Before September, Grief and I were acquaintances. We’d met casually at the funerals of distant relatives. We had a fling in my early twenties, after the passing of my grandmother. But not like this. This time, Grief came and signed a lease for our spare bedroom. Even with strong faith and the knowledge of eternity, the sadness was like an ocean. And Grief promised to stay until we sailed to the other side, then assured us he’d come back for random visits and holidays. So, we fixed our eyes on our hope, and sailing we went. 

When Thanksgiving approached, I knew Grief would go with me to the grocery store, a trip I used to take with Mom. For the first time, my shopping list would include ingredients for scalloped corn and mac-and-cheese and pumpkin rolls. They were her annual contributions, the recipes her kids expected. I knew I’d feel a bit like a trespasser picking them up. But I’d do it. Grief would stand by me the whole time I prepared them. He would belly up to the table and eat with us. 

Sometime shortly after she died, Grief’s demented cousin, Fear, came knocking. We all have one relative we don’t want to take responsibility for. I don’t blame Grief for the association. One night, well into the wee hours, Miah found me shaking in the bed. Fear was there, stealing the breath from my lungs with threats that he could take anyone he wanted. He could take Miah too, that he could take any of my boys, and that he could take me. That night Miah prayed, and I decided that I would give Grief his due time to stay, but Fear was being evicted. 

Grief is hard to welcome. There was a part of me that wanted to refuse him time in my heart. Part of me wanting to box up the pain and store it in the attic with the Christmas decorations. Part of me wanted to stuff the feeling and run away, to be tough and hard. Part of me wanted to be unbreakable.

I have a friend named G.T. He’s forty years my senior, and God has a way of putting him in my path when I’m coming apart at the seams. G.T. retired from a career in the field of psychology. His soft-spoken demeaner, slightly disheveled hair, and refusal to assert himself to front-and-center, have probably gotten him overlooked more times than one in his life. But he is wise. I’ve often left conversations with him wondering how many times he’s had just the right advice for people at just the right time. 

Back in September, as we stood three feet away from a silver coffin that held the body of our beloved mom, G.T. stood by my side and smiled at me. In his soft voice, he said the simplest thing. “Jessica, grieve well.”

Grieve well. When he said it, I thought of sackcloth and ashes. I thought of building altars and making time to let my pain bleed out with fervor, splashing the walls and staining the floors with no regard or apology for the mess it made. But I’ve learned that hosting Grief as a houseguest is not always pain and bleeding. There comes a point where it turns into something you could even call sweet. 

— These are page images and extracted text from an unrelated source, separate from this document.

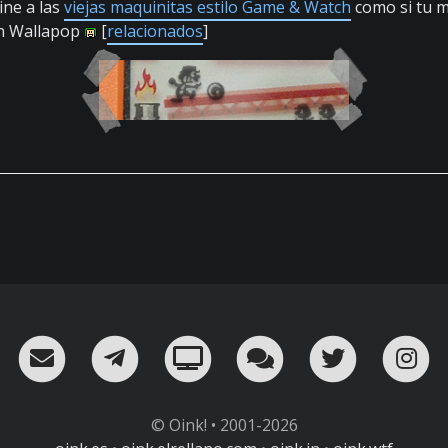
ine a las
viejas maquinitas estilo Game & Watch
como si tu m
en Wallapop
[
relacionados
]
RSS
¡Mándame un email!
¡Nuestro canal en Telegram!
Oink! TV
Charla con nosot
Twitter
I
© Oink! • 2001-2026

My life is full of so many precious little things. There are five boys, who are all so incredibly tender. Among them, there is a three-year-old that calls a mug beautiful and enjoys his morning routine of sitting at the table with his momma. There is a good and kind man that prays for his wife when he finds her crippled by fear. There is a farm that was built with the help of a mom that has gone on to be with Jesus. Before Grief came, I had a tendency to get busy and lose my awe of the details. But not now. Her dying has somehow, miraculously, made me more alive. 

The shock has worn off now, and though sometimes I’m still taken aback by the fact that she’s gone, the pain has turned from a stabbing shock to something like a dull ache. My hope in eternity is more comforting than it was when we first started sailing the ocean. I can almost see a new normal forming. The new normal has a void that’s shaped like her and will never be filled. But it also has an appreciation for the little details, for the little moments with a boy and a beautiful mug. And it has a lesson I’ve learned and will never forget. Grieve well.